■ WHAT NEEDS TO BE DONE ■
Within the data that follows, set down exactly the lines from the one containing "Ist Waiting List of B.A. B.Ed." through the one containing "Instructions for Aptitude Test", both ends included.

(SOURCE INFORMATION Opens)

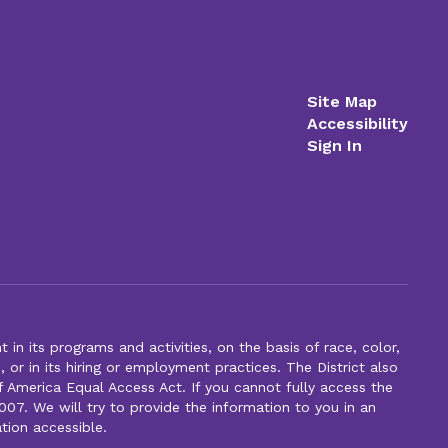
Site Map
Accessibility
Sign In
n its programs and activities, on the basis of race, color,
s, or in its hiring or employment practices. The District also
f America Equal Access Act. If you cannot fully access the
007. We will try to provide the information to you in an
tion accessible.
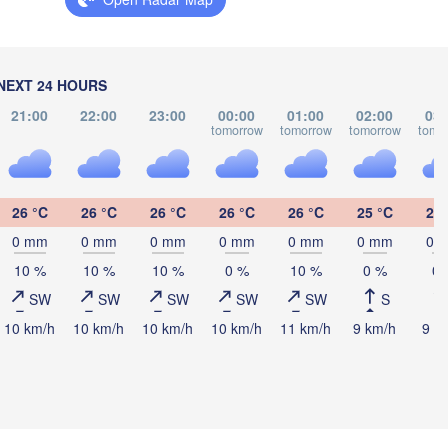
นครศรีธรรมร
(Nakhon Si Tha
NEXT 24 HOURS
21:00
22:00
23:00
00:00
01:00
02:00
03:
tomorrow
tomorrow
tomorrow
tomo
Banda Aceh
Lhokseumawe
26 °C
26 °C
26 °C
26 °C
26 °C
25 °C
25 
0 mm
0 mm
0 mm
0 mm
0 mm
0 mm
0 
Medan
10 %
10 %
10 %
0 %
10 %
0 %
0 
SW
SW
SW
SW
SW
S
10 km/h
10 km/h
10 km/h
10 km/h
11 km/h
9 km/h
9 k
Padang Sidempua
Gunungsitoli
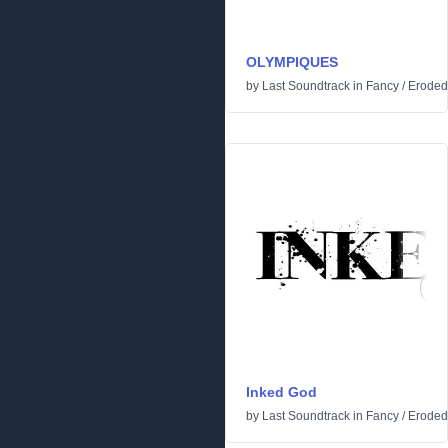
OLYMPIQUES
by
Last Soundtrack
in
Fancy
/
Eroded
Inked God
by
Last Soundtrack
in
Fancy
/
Eroded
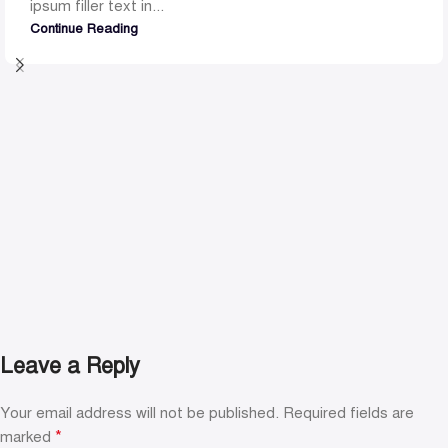
ipsum filler text in...
Continue Reading
Leave a Reply
Your email address will not be published.
Required fields are
*
marked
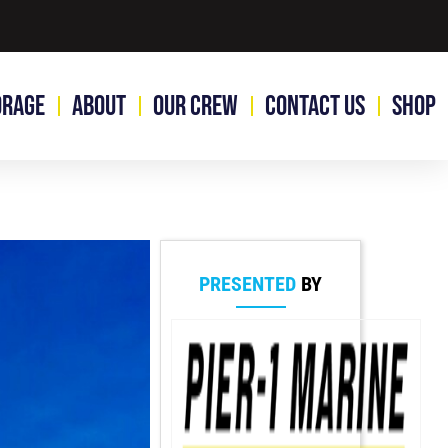
orage
About
Our Crew
Contact Us
Shop
PRESENTED
BY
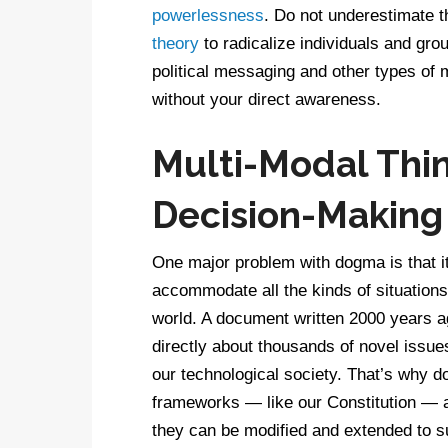
powerlessness
. Do not underestimate 
theory
to radicalize individuals and g
political messaging and other types of
without your direct awareness.
Multi-Modal Think
Decision-Making
One major problem with dogma is that it 
accommodate all the kinds of situations y
world. A document written 2000 years 
directly about thousands of novel issue
our technological society. That’s why d
frameworks — like our Constitution — ar
they can be modified and extended to s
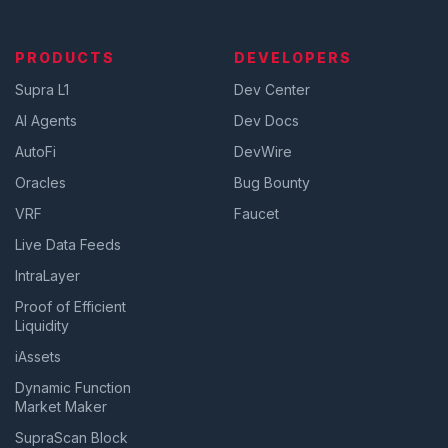
PRODUCTS
DEVELOPERS
Supra L1
Dev Center
AI Agents
Dev Docs
AutoFi
DevWire
Oracles
Bug Bounty
VRF
Faucet
Live Data Feeds
IntraLayer
Proof of Efficient
Liquidity
iAssets
Dynamic Function
Market Maker
SupraScan Block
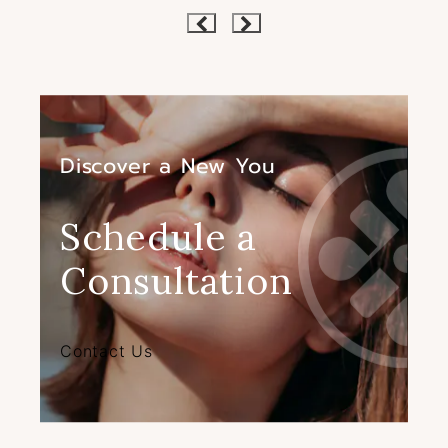
Discover a New You
Schedule a
Consultation
Contact Us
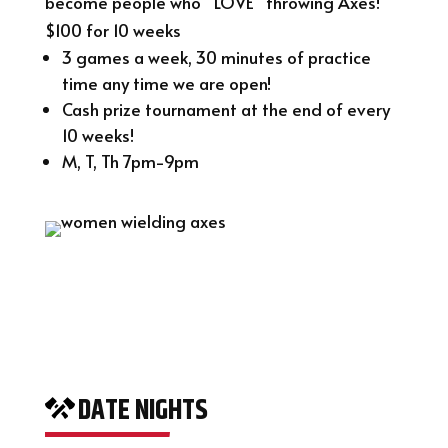
become people who “LOVE” throwing Axes!
$100 for 10 weeks
3 games a week, 30 minutes of practice
time any time we are open!
Cash prize tournament at the end of every
10 weeks!
M, T, Th 7pm-9pm
DATE NIGHTS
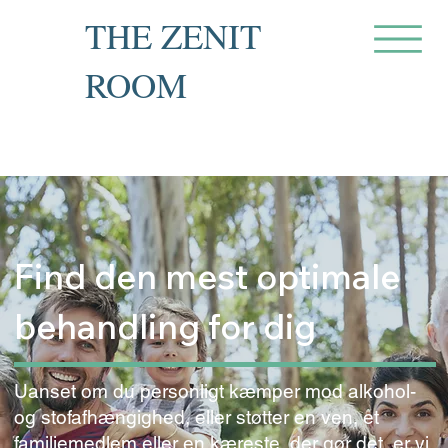
THE ZENIT
ROOM
Private Recovery Counselling
& Family Guidance
Find den mest optimale
behandling for dig
Uanset om du personligt kæmper mod alkohol-
og stofafhængighed, eller støtter en ven, et
familiemedlem eller en kæreste, der gør det, er vi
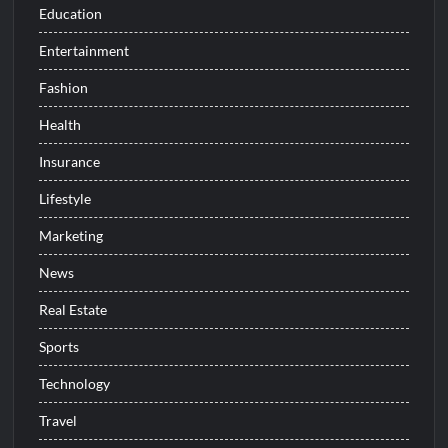
Education
Entertainment
Fashion
Health
Insurance
Lifestyle
Marketing
News
Real Estate
Sports
Technology
Travel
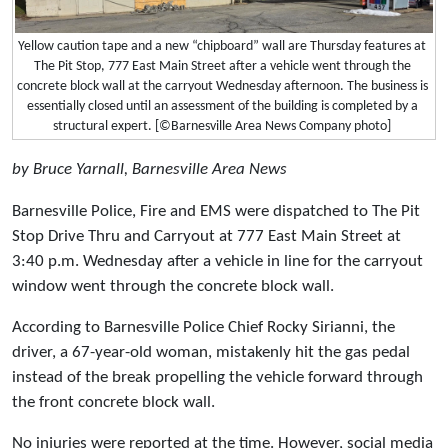
Yellow caution tape and a new “chipboard” wall are Thursday features at
The Pit Stop, 777 East Main Street after a vehicle went through the
concrete block wall at the carryout Wednesday afternoon. The business is
essentially closed until an assessment of the building is completed by a
structural expert. [©Barnesville Area News Company photo]
by Bruce Yarnall, Barnesville Area News
Barnesville Police, Fire and EMS were dispatched to The Pit
Stop Drive Thru and Carryout at 777 East Main Street at
3:40 p.m. Wednesday after a vehicle in line for the carryout
window went through the concrete block wall.
According to Barnesville Police Chief Rocky Sirianni, the
driver, a 67-year-old woman, mistakenly hit the gas pedal
instead of the break propelling the vehicle forward through
the front concrete block wall.
No injuries were reported at the time. However, social media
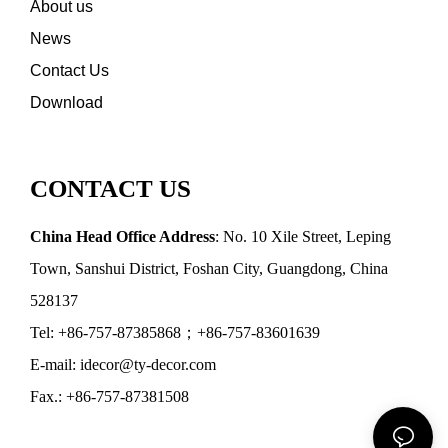
About us
News
Contact Us
Download
CONTACT US
China Head Office Address
: No. 10 Xile Street, Leping
Town, Sanshui District, Foshan City, Guangdong, China
528137
Tel: +86-757-87385868；+86-757-83601639
E-mail: idecor@ty-decor.com
Fax.: +86-757-87381508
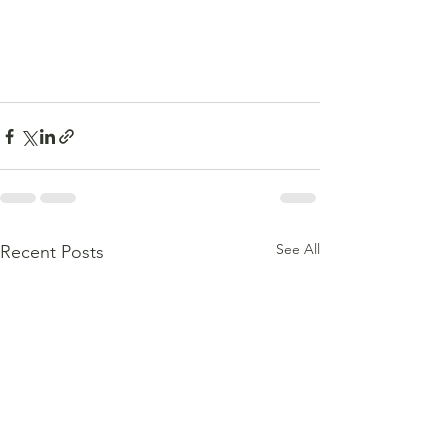
See All
Recent Posts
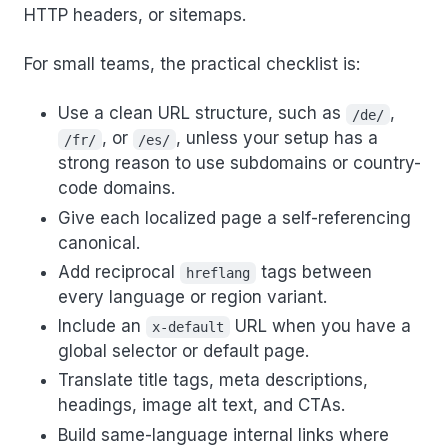
HTTP headers, or sitemaps.
For small teams, the practical checklist is:
Use a clean URL structure, such as
,
/de/
, or
, unless your setup has a
/fr/
/es/
strong reason to use subdomains or country-
code domains.
Give each localized page a self-referencing
canonical.
Add reciprocal
tags between
hreflang
every language or region variant.
Include an
URL when you have a
x-default
global selector or default page.
Translate title tags, meta descriptions,
headings, image alt text, and CTAs.
Build same-language internal links where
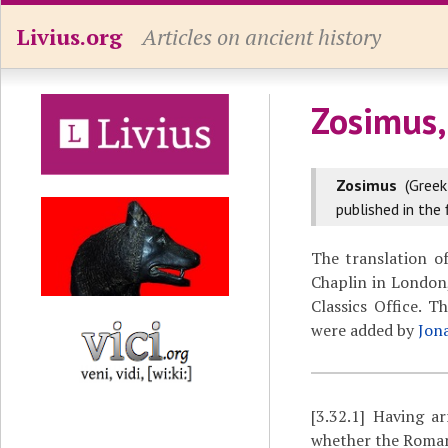
Livius.org
Articles on ancient history
Zosimus,
Zosimus
(Gree
published in the 
The translation o
Chaplin in London,
Classics Office. 
were added by
Jon
[3.32.1]
Having arr
whether the Romans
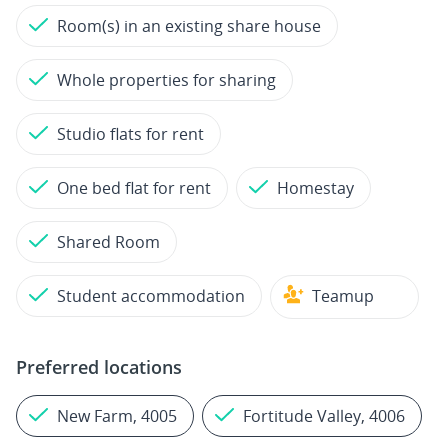
Room(s) in an existing share house
Whole properties for sharing
Studio flats for rent
One bed flat for rent
Homestay
Shared Room
Student accommodation
Teamup
Preferred locations
New Farm, 4005
Fortitude Valley, 4006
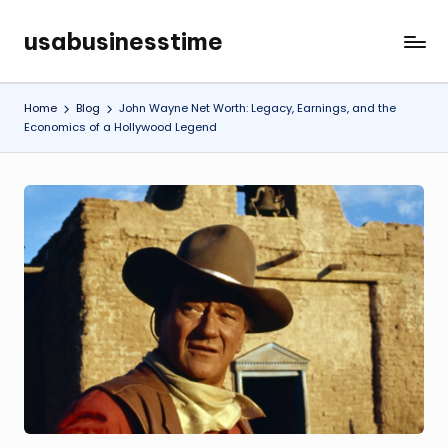
usabusinesstime
Skip
to
content
Home
Blog
John Wayne Net Worth: Legacy, Earnings, and the
Economics of a Hollywood Legend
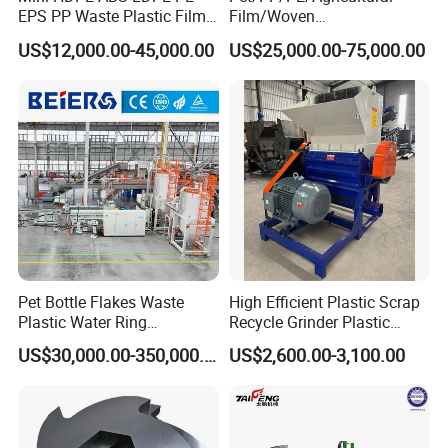
EPS PP Waste Plastic Film
Film/Woven
Bottle Water Cooling Pellet
Bag/Nylon/Bottle Flakes/
US$12,000.00-45,000.00
US$25,000.00-75,000.00
Extruder
Pipes Shredder Crusher
Recycling/Pelletizing/Pelleti
Washing Machine Plastic
ng/Recycle/Granulation
Recycling Machine
Machine for Sale
Granulator Pelletizing
Machine
Pet Bottle Flakes Waste
High Efficient Plastic Scrap
Plastic Water Ring
Recycle Grinder Plastic
Pelletizing Recycling Line
Cutting Crusher Shredder
US$30,000.00-350,000.00
US$2,600.00-3,100.00
Machine Equipment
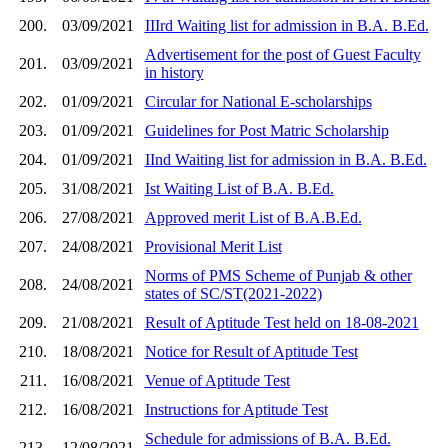
200.
03/09/2021
IIIrd Waiting list for admission in B.A. B.Ed.
Advertisement for the post of Guest Faculty
201.
03/09/2021
in history
202.
01/09/2021
Circular for National E-scholarships
203.
01/09/2021
Guidelines for Post Matric Scholarship
204.
01/09/2021
IInd Waiting list for admission in B.A. B.Ed.
205.
31/08/2021
Ist Waiting List of B.A. B.Ed.
206.
27/08/2021
Approved merit List of B.A.B.Ed.
207.
24/08/2021
Provisional Merit List
Norms of PMS Scheme of Punjab & other
208.
24/08/2021
states of SC/ST(2021-2022)
209.
21/08/2021
Result of Aptitude Test held on 18-08-2021
210.
18/08/2021
Notice for Result of Aptitude Test
211.
16/08/2021
Venue of Aptitude Test
212.
16/08/2021
Instructions for Aptitude Test
Schedule for admissions of B.A. B.Ed.
213.
12/08/2021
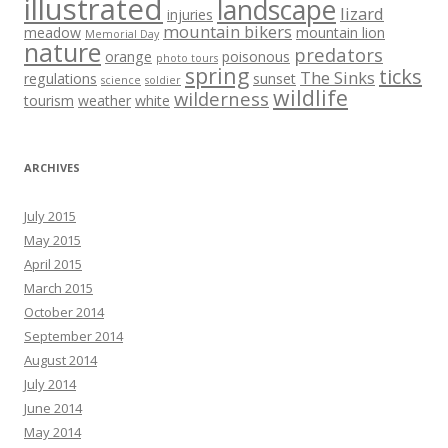
illustrated
landscape
lizard
injuries
mountain bikers
meadow
mountain lion
Memorial Day
nature
predators
orange
poisonous
photo tours
spring
ticks
The Sinks
regulations
sunset
science
soldier
wildlife
wilderness
tourism
weather
white
ARCHIVES
July 2015
May 2015
April 2015
March 2015
October 2014
September 2014
August 2014
July 2014
June 2014
May 2014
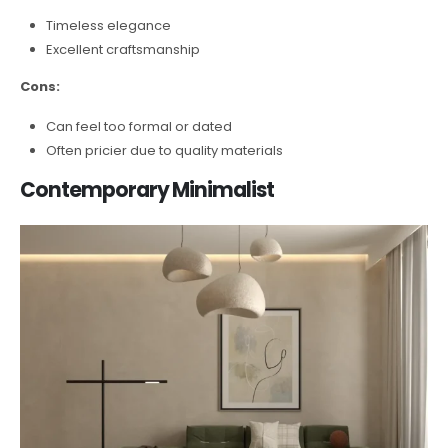
Timeless elegance
Excellent craftsmanship
Cons:
Can feel too formal or dated
Often pricier due to quality materials
Contemporary Minimalist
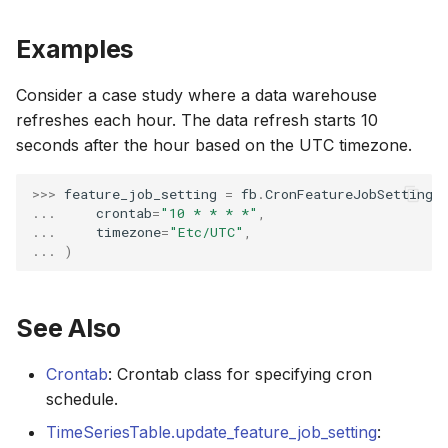
Examples
Consider a case study where a data warehouse
refreshes each hour. The data refresh starts 10
seconds after the hour based on the UTC timezone.
>>> 
feature_job_setting
=
fb
.
CronFeatureJobSetting
(
... 
crontab
=
"10 * * * *"
,
... 
timezone
=
"Etc/UTC"
,
... 
)
See Also
Crontab
: Crontab class for specifying cron
schedule.
TimeSeriesTable.update_feature_job_setting
:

(SOURCE INFORMATION Closes)

■ EXERCISE RESPONSE ■
Ist Waiting List of B.A. B.Ed.
206.
27/08/2021
Approved merit List of B.A.B.Ed.
207.
24/08/2021
Provisional Merit List
Norms of PMS Scheme of Punjab & other
208.
24/08/2021
states of SC/ST(2021-2022)
209.
21/08/2021
Result of Aptitude Test held on 18-08-2021
210.
18/08/2021
Notice for Result of Aptitude Test
211.
16/08/2021
Venue of Aptitude Test
212.
16/08/2021
Instructions for Aptitude Test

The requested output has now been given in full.